» **What you should do**
Gather each line in the entries that includes the string "بالفرانكو".

Start of The data

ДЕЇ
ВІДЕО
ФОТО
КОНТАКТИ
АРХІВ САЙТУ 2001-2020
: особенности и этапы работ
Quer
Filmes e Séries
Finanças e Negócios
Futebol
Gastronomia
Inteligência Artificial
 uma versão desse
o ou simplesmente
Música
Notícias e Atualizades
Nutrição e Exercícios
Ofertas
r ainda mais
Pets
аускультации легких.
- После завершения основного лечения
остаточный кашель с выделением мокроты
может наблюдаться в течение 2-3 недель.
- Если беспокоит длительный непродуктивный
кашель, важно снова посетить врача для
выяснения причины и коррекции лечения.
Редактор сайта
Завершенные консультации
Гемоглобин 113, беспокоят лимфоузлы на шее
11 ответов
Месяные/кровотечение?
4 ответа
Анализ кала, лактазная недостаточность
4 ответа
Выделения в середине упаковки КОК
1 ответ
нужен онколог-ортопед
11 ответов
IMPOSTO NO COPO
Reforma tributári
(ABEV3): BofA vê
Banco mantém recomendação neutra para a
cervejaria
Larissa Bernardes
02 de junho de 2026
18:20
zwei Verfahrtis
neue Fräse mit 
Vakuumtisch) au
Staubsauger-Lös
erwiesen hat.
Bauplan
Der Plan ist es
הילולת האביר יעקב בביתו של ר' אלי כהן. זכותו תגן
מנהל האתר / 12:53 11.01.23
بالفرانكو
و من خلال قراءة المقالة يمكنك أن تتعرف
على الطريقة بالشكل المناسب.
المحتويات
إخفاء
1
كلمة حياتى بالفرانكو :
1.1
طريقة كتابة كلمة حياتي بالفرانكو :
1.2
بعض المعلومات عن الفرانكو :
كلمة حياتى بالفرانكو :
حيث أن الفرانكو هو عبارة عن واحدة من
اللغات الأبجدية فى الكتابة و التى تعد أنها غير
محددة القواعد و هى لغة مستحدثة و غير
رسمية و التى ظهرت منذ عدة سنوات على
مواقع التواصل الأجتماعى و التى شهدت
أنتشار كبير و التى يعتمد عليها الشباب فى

End of The data

» **Output below**
بالفرانكو
كلمة حياتى بالفرانكو :
طريقة كتابة كلمة حياتي بالفرانكو :
كلمة حياتى بالفرانكو :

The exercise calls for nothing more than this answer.